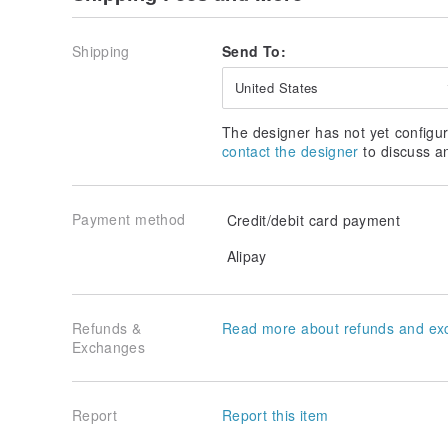
Shipping
Send To:
United States
The designer has not yet configur
contact the designer
to discuss a
Payment method
Credit/debit card payment
Alipay
Refunds &
Read more about refunds and ex
Exchanges
Report
Report this item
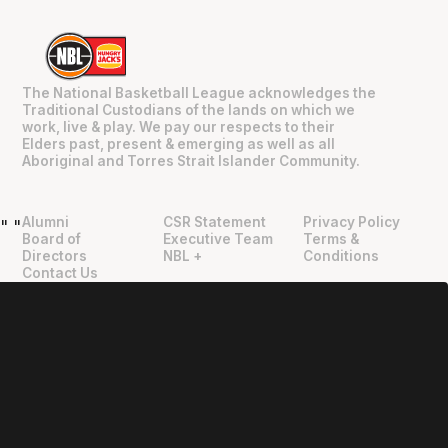
The National Basketball League acknowledges the
Traditional Custodians of the lands on which we
work, live & play. We pay our respects to their
Elders past, present & emerging as well as all
Aboriginal and Torres Strait Islander Community.
Alumni
CSR Statement
Privacy Policy
"
"
Board of
Executive Team
Terms &
Directors
NBL +
Conditions
Contact Us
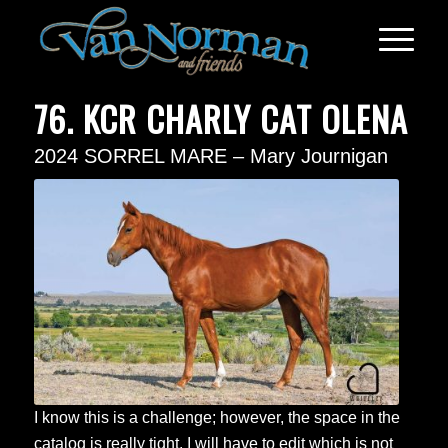
76. KCR CHARLY CAT OLENA
2024 SORREL MARE – Mary Journigan
I know this is a challenge; however, the space in the
catalog is really tight. I will have to edit which is not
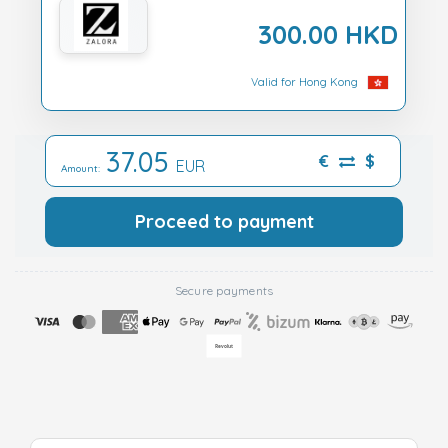
300.00 HKD
Valid for Hong Kong
37.05
€
$
EUR
Amount:
Proceed to payment
Secure payments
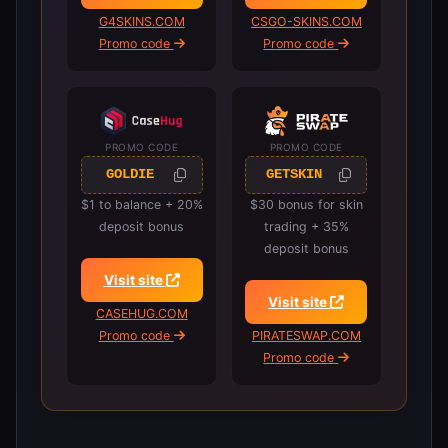
G4SKINS.COM
CSGO-SKINS.COM
Promo code
Promo code
PROMO CODE
PROMO CODE
GOLDIE
GETSKIN
$1 to balance + 20%
$30 bonus for skin
deposit bonus
trading + 35%
deposit bonus
Visit site
Visit site
CASEHUG.COM
Promo code
PIRATESWAP.COM
Promo code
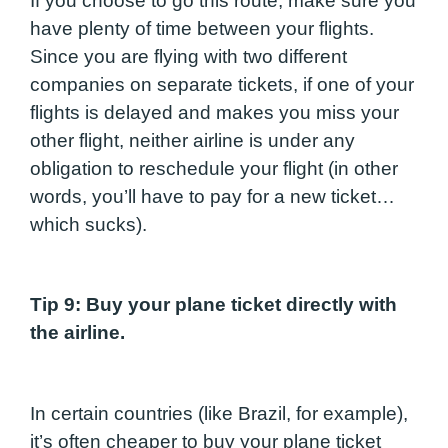
If you choose to go this route, make sure you
have plenty of time between your flights.
Since you are flying with two different
companies on separate tickets, if one of your
flights is delayed and makes you miss your
other flight, neither airline is under any
obligation to reschedule your flight (in other
words, you’ll have to pay for a new ticket…
which sucks).
Tip 9:
Buy your plane ticket directly with
the airline.
In certain countries (like Brazil, for example),
it’s often cheaper to buy your plane ticket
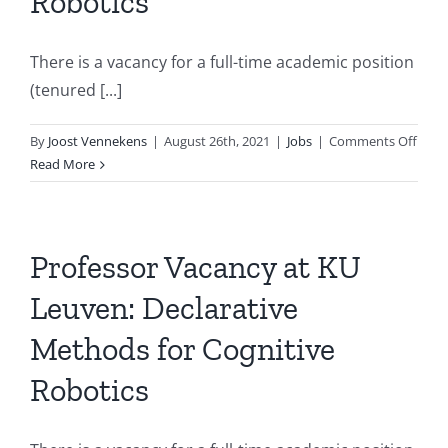
Robotics
There is a vacancy for a full-time academic position
(tenured [...]
on
By
Joost Vennekens
|
August 26th, 2021
|
Jobs
|
Comments Off
Vaca
Read More
for
Profe
at
KU
Professor Vacancy at KU
Leuv
Leuven: Declarative
Decla
Meth
Methods for Cognitive
for
Cogni
Robotics
Robo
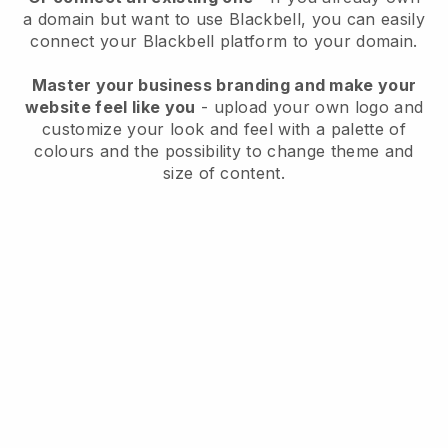
a domain but want to use
Blackbell
, you can easily
connect your
Blackbell
platform to your domain.
Master your business branding and make your
website feel like you
- upload your own logo and
customize your look and feel with a palette of
colours and the possibility to change theme and
size of content.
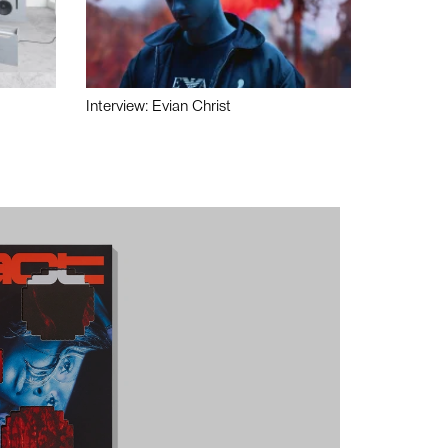
Interview: Evian Christ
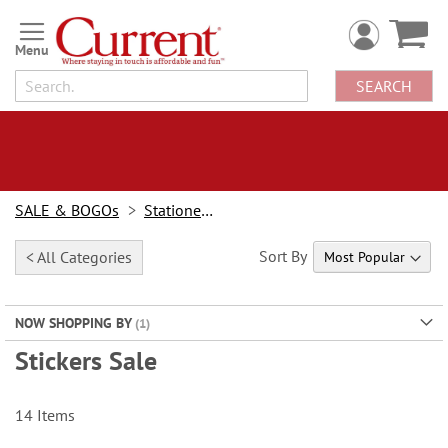
Skip
to
Content
SEARCH
SALE & BOGOs
Stationery Sale
Sort By
< All Categories
NOW SHOPPING BY
Stickers Sale
14
Items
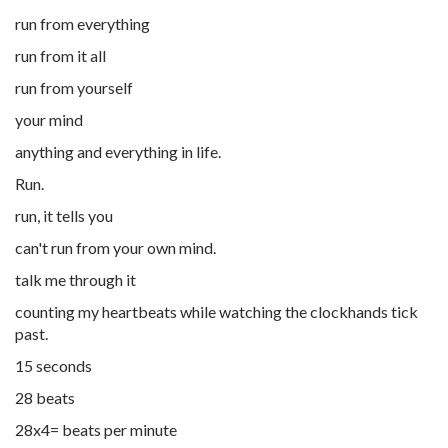
run from everything
run from it all
run from yourself
your mind
anything and everything in life.
Run.
run, it tells you
can't run from your own mind.
talk me through it
counting my heartbeats while watching the clockhands tick
past.
15 seconds
28 beats
28x4= beats per minute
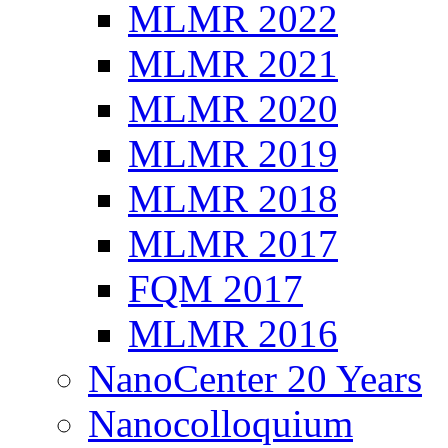
MLMR 2022
MLMR 2021
MLMR 2020
MLMR 2019
MLMR 2018
MLMR 2017
FQM 2017
MLMR 2016
NanoCenter 20 Years
Nanocolloquium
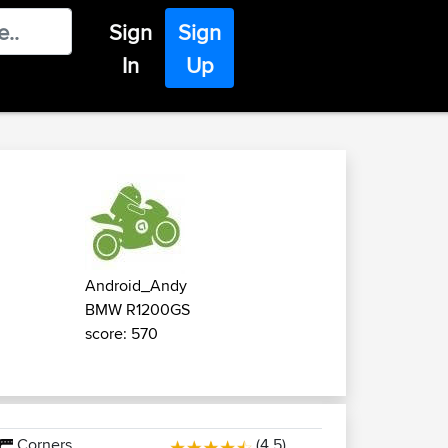
Sign
Sign
In
Up
Android_Andy
BMW R1200GS
score: 570
Corners
(4.5)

━━━━━━━━━━━━━━━━━━━━

**What this task involves:** The answer should be a single number: how many lines in the entries contain "mind".

**Result of this exercise:** 2